3.4. Uitgaande van hetgeen hiervoor onder 3.3. is overwogen moet worden beoordeeld of in dit geval het niet-naleven van de controlevoorschriften bij ziekte in een bodemzaak een dringende reden zal opleveren. Op zichzelf genomen leidt het niet-naleven van die voorschriften doorgaans tot het opschorten van loon, tenzij sprake is van bijkomende omstandigheden die een ander oordeel rechtvaardigen. In het onderhavige geval doen zich die omstandigheden voor. Namens Pluswerk is naar voren gebracht dat zij een bijzondere zorgplicht heeft die verder gaat dan goed werkgeverschap. Pluswerk noemt dit zelf: een geduldige werkgever. Dit heeft alles te maken met de doelgroep waarmee en de doelstellingen waarnaar wordt gewerkt. Uitwerking van deze zorgplicht werkt naar twee kanten. Zo kan van Pluswerk meer worden verwacht dan van een standaard werkgever, met name daar waar de werknemer zich een kwetsbare en afhankelijke positie bevindt, zoals in dit geval [eiser] doende is zijn leven weer op de rit te krijgen en derhalve veel heeft te verliezen. Aan de andere kant die Pluswerk mensen af te leveren die, naast dat zij in het bezit zijn van werkervaring en/of diploma’s, betrouwbare werknemers zijn.
Pluswerk leert werknemers –voor zo ver nodig- ook hoe zij zich zonder haar als werkgeefster staande kunnen houden. Zij heeft in dat kader ook, onweersproken, aangegeven dat een loonsanctie bij [eiser] niet had gewerkt.
Gezien het voorgaande is het voor de derde keer in zeer korte tijd schenden van de verzuimvoorschriften terecht door Pluswerk als zeer ernstig gekwalificeerd, zodat de kantonrechter voorshands van oordeel is dat het ontslag op staande voet terecht is gegeven.
3.5. De vordering zal dan ook worden afgewezen, waarbij [eiser] als de in het ongelijk gestelde partij zal worden veroordeeld in de proceskosten.

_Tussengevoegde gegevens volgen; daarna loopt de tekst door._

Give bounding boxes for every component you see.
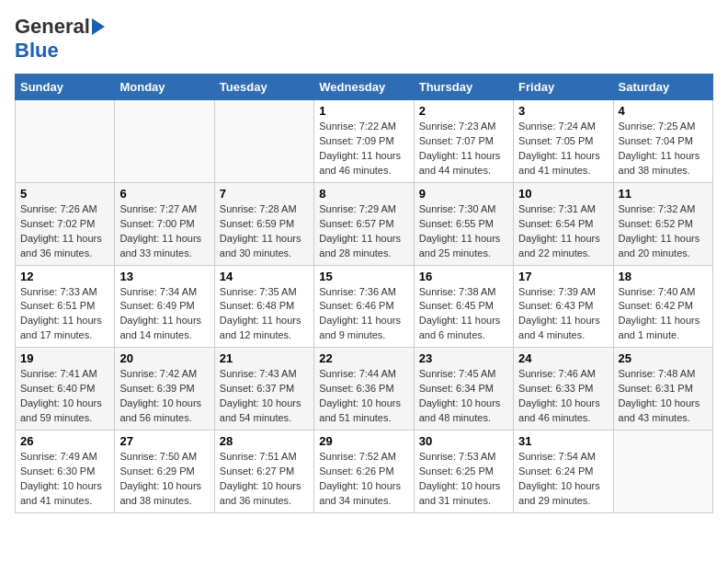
day-info: Sunrise: 7:39 AMSunset: 6:43 PMDaylight:… (518, 285, 608, 344)
day-number: 30 (419, 434, 508, 448)
day-info: Sunrise: 7:44 AMSunset: 6:36 PMDaylight:… (319, 367, 408, 426)
day-number: 23 (419, 351, 508, 365)
calendar-cell: 25Sunrise: 7:48 AMSunset: 6:31 PMDayligh… (613, 348, 712, 431)
day-info: Sunrise: 7:36 AMSunset: 6:46 PMDaylight:… (319, 285, 408, 344)
day-info: Sunrise: 7:28 AMSunset: 6:59 PMDaylight:… (220, 202, 309, 261)
calendar-cell: 20Sunrise: 7:42 AMSunset: 6:39 PMDayligh… (115, 348, 214, 431)
calendar-cell: 24Sunrise: 7:46 AMSunset: 6:33 PMDayligh… (514, 348, 613, 431)
day-info: Sunrise: 7:38 AMSunset: 6:45 PMDaylight:… (419, 285, 508, 344)
day-info: Sunrise: 7:34 AMSunset: 6:49 PMDaylight:… (119, 285, 209, 344)
calendar-cell: 21Sunrise: 7:43 AMSunset: 6:37 PMDayligh… (214, 348, 313, 431)
day-info: Sunrise: 7:29 AMSunset: 6:57 PMDaylight:… (319, 202, 408, 261)
day-number: 18 (619, 270, 708, 283)
day-number: 24 (518, 351, 608, 365)
day-info: Sunrise: 7:49 AMSunset: 6:30 PMDaylight:… (20, 450, 109, 509)
day-number: 12 (20, 270, 109, 283)
day-number: 14 (220, 270, 309, 283)
weekday-header-saturday: Saturday (613, 75, 712, 100)
day-info: Sunrise: 7:46 AMSunset: 6:33 PMDaylight:… (518, 367, 608, 426)
day-number: 28 (220, 434, 309, 448)
calendar-cell (115, 100, 214, 183)
day-number: 15 (319, 270, 408, 283)
calendar-cell: 15Sunrise: 7:36 AMSunset: 6:46 PMDayligh… (314, 265, 414, 348)
day-number: 11 (619, 187, 708, 201)
day-number: 16 (419, 270, 508, 283)
day-info: Sunrise: 7:22 AMSunset: 7:09 PMDaylight:… (319, 120, 408, 178)
day-info: Sunrise: 7:35 AMSunset: 6:48 PMDaylight:… (220, 285, 309, 344)
calendar-cell: 5Sunrise: 7:26 AMSunset: 7:02 PMDaylight… (16, 182, 115, 265)
day-info: Sunrise: 7:42 AMSunset: 6:39 PMDaylight:… (119, 367, 209, 426)
day-number: 22 (319, 351, 408, 365)
calendar-cell: 7Sunrise: 7:28 AMSunset: 6:59 PMDaylight… (214, 182, 313, 265)
calendar-cell: 9Sunrise: 7:30 AMSunset: 6:55 PMDaylight… (414, 182, 513, 265)
calendar-week-row: 26Sunrise: 7:49 AMSunset: 6:30 PMDayligh… (16, 431, 713, 513)
calendar-cell: 23Sunrise: 7:45 AMSunset: 6:34 PMDayligh… (414, 348, 513, 431)
calendar-cell: 13Sunrise: 7:34 AMSunset: 6:49 PMDayligh… (115, 265, 214, 348)
day-number: 9 (419, 187, 508, 201)
day-info: Sunrise: 7:45 AMSunset: 6:34 PMDaylight:… (419, 367, 508, 426)
day-info: Sunrise: 7:31 AMSunset: 6:54 PMDaylight:… (518, 202, 608, 261)
day-number: 10 (518, 187, 608, 201)
calendar-cell: 16Sunrise: 7:38 AMSunset: 6:45 PMDayligh… (414, 265, 513, 348)
day-number: 31 (518, 434, 608, 448)
logo-arrow-icon (92, 18, 105, 35)
calendar-cell: 8Sunrise: 7:29 AMSunset: 6:57 PMDaylight… (314, 182, 414, 265)
day-info: Sunrise: 7:30 AMSunset: 6:55 PMDaylight:… (419, 202, 508, 261)
logo-blue: Blue (15, 39, 59, 63)
day-info: Sunrise: 7:54 AMSunset: 6:24 PMDaylight:… (518, 450, 608, 509)
day-number: 20 (119, 351, 209, 365)
calendar-cell: 3Sunrise: 7:24 AMSunset: 7:05 PMDaylight… (514, 100, 613, 183)
day-number: 5 (20, 187, 109, 201)
calendar-cell: 27Sunrise: 7:50 AMSunset: 6:29 PMDayligh… (115, 431, 214, 513)
weekday-header-sunday: Sunday (16, 75, 115, 100)
weekday-header-tuesday: Tuesday (214, 75, 313, 100)
day-info: Sunrise: 7:53 AMSunset: 6:25 PMDaylight:… (419, 450, 508, 509)
calendar-cell: 30Sunrise: 7:53 AMSunset: 6:25 PMDayligh… (414, 431, 513, 513)
calendar-cell: 31Sunrise: 7:54 AMSunset: 6:24 PMDayligh… (514, 431, 613, 513)
calendar-cell: 18Sunrise: 7:40 AMSunset: 6:42 PMDayligh… (613, 265, 712, 348)
calendar-cell: 14Sunrise: 7:35 AMSunset: 6:48 PMDayligh… (214, 265, 313, 348)
day-info: Sunrise: 7:50 AMSunset: 6:29 PMDaylight:… (119, 450, 209, 509)
calendar-cell: 26Sunrise: 7:49 AMSunset: 6:30 PMDayligh… (16, 431, 115, 513)
weekday-header-thursday: Thursday (414, 75, 513, 100)
day-number: 6 (119, 187, 209, 201)
calendar-cell: 28Sunrise: 7:51 AMSunset: 6:27 PMDayligh… (214, 431, 313, 513)
day-number: 17 (518, 270, 608, 283)
day-number: 26 (20, 434, 109, 448)
day-number: 25 (619, 351, 708, 365)
weekday-header-friday: Friday (514, 75, 613, 100)
calendar-cell: 17Sunrise: 7:39 AMSunset: 6:43 PMDayligh… (514, 265, 613, 348)
day-info: Sunrise: 7:23 AMSunset: 7:07 PMDaylight:… (419, 120, 508, 178)
day-number: 1 (319, 104, 408, 118)
calendar-cell: 19Sunrise: 7:41 AMSunset: 6:40 PMDayligh… (16, 348, 115, 431)
calendar-week-row: 19Sunrise: 7:41 AMSunset: 6:40 PMDayligh… (16, 348, 713, 431)
calendar-header-row: SundayMondayTuesdayWednesdayThursdayFrid… (16, 75, 713, 100)
day-info: Sunrise: 7:52 AMSunset: 6:26 PMDaylight:… (319, 450, 408, 509)
day-info: Sunrise: 7:24 AMSunset: 7:05 PMDaylight:… (518, 120, 608, 178)
day-info: Sunrise: 7:26 AMSunset: 7:02 PMDaylight:… (20, 202, 109, 261)
day-info: Sunrise: 7:51 AMSunset: 6:27 PMDaylight:… (220, 450, 309, 509)
calendar-cell: 1Sunrise: 7:22 AMSunset: 7:09 PMDaylight… (314, 100, 414, 183)
day-info: Sunrise: 7:25 AMSunset: 7:04 PMDaylight:… (619, 120, 708, 178)
day-info: Sunrise: 7:40 AMSunset: 6:42 PMDaylight:… (619, 285, 708, 344)
calendar-week-row: 1Sunrise: 7:22 AMSunset: 7:09 PMDaylight… (16, 100, 713, 183)
day-number: 2 (419, 104, 508, 118)
calendar-cell (16, 100, 115, 183)
day-info: Sunrise: 7:27 AMSunset: 7:00 PMDaylight:… (119, 202, 209, 261)
day-info: Sunrise: 7:32 AMSunset: 6:52 PMDaylight:… (619, 202, 708, 261)
day-number: 21 (220, 351, 309, 365)
day-info: Sunrise: 7:41 AMSunset: 6:40 PMDaylight:… (20, 367, 109, 426)
day-number: 19 (20, 351, 109, 365)
logo: General Blue (15, 15, 105, 63)
day-info: Sunrise: 7:48 AMSunset: 6:31 PMDaylight:… (619, 367, 708, 426)
day-number: 7 (220, 187, 309, 201)
day-number: 29 (319, 434, 408, 448)
calendar-cell: 10Sunrise: 7:31 AMSunset: 6:54 PMDayligh… (514, 182, 613, 265)
weekday-header-wednesday: Wednesday (314, 75, 414, 100)
calendar-cell: 29Sunrise: 7:52 AMSunset: 6:26 PMDayligh… (314, 431, 414, 513)
calendar-week-row: 5Sunrise: 7:26 AMSunset: 7:02 PMDaylight… (16, 182, 713, 265)
calendar-cell: 12Sunrise: 7:33 AMSunset: 6:51 PMDayligh… (16, 265, 115, 348)
calendar-cell: 11Sunrise: 7:32 AMSunset: 6:52 PMDayligh… (613, 182, 712, 265)
day-number: 27 (119, 434, 209, 448)
calendar-cell: 22Sunrise: 7:44 AMSunset: 6:36 PMDayligh… (314, 348, 414, 431)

De beslissing in kort geding
De kantonrechter:
Wijst de vordering af.
Veroordeelt [eiser] in de proceskosten, die tot heden voor Pluswerk worden vastgesteld op een bedrag van [EUR] 400,00 voor salaris van de gemachtigde van [eiser] [waarvoor Pluswerk geen BTW verschuldigd is].
Verklaart deze veroordeling(en) uitvoerbaar bij voorraad.
Dit vonnis is gewezen door mr. L. van der Heijden, kantonrechter, bijgestaan door de griffier, en in het openbaar uitgesproken op 22 september 2008.